Sa femme l’encourage et ne
s’oppose guère à ses déplacements risqués à Bagdad ou à
Gaza. Lotayef, quant à lui, tient à ses principes. « Il y a
du beau et du laid partout, mais c’est le rôle de l’homme de
transformer le laid à travers le beau ». L’activisme est-il
alors la baguette magique ? Selon lui, c’est l’union des
hommes autour d’une idée visant à changer une réalité amère.

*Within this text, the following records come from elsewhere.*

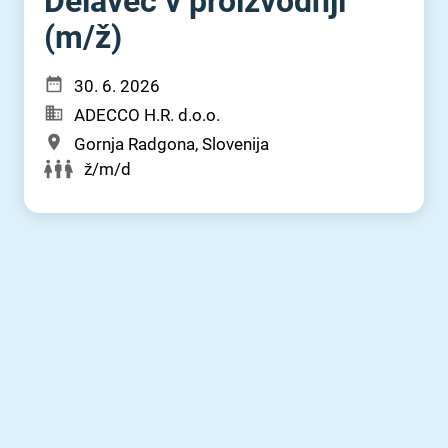
Delavec v proizvodnji
(m⁠/⁠ž)
30. 6. 2026
ADECCO H.R. d.o.o.
Gornja Radgona, Slovenija
ž/m/d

La marche de Gaza organisée le 31 décembre en était un vrai
symbole. « Comment faire émerger de nouveau le problème du
siège imposé à Gaza ? Une question qui nous a préoccupés il
y a six mois. Des contacts ont eu lieu avec des activistes
de par le monde. Nous avons décidé de faire une marche et
nous avons lancé un site web en espérant réunir 500
participants. La surprise fut grande car nous étions obligés
de suspendre la demande en raison de l’empressement
incroyable des participants qui ont atteint les 1 300. Nous
avons contacté le ministère égyptien des Affaires étrangères
pour que toutes les procédures soient claires et légales »,
explique Lotayef, qui avoue être idéaliste au niveau de ses
principes, mais aussi pragmatique au niveau de l’interaction
sociale. Or, après avoir donné son approbation, le ministère
déclare son refus. Et en plus, la réservation de la salle
chez les Jésuites pour leur réunion a été annulée. « Nous
étions placés dans une situation critique, surtout avec le
grand nombre de participants qui n’ont pas cessé d’arriver
au Caire. 1 300 individus se sont trouvés dans la rue. Nous
avons envoyé une lettre au président Moubarak, et certaines
participantes ont pu joindre le bureau de la première dame.
Nous avons fait un sit-in devant le bureau des
Nations-Unies. Enfin, le ministère des Affaires étrangères a
accepté de faire entrer 100 personnes seulement. Nous avons
accepté cette offre pour afficher une réussite symbolique ».
Faire la liste n’était pas une tâche mince. « Nous avons
décidé de choisir ceux qui n’ont jamais été à Gaza. Or, la
déclaration du ministère aux médias nous a choqués : il a
souligné avoir lui-même fait un choix de 100 personnes ! ».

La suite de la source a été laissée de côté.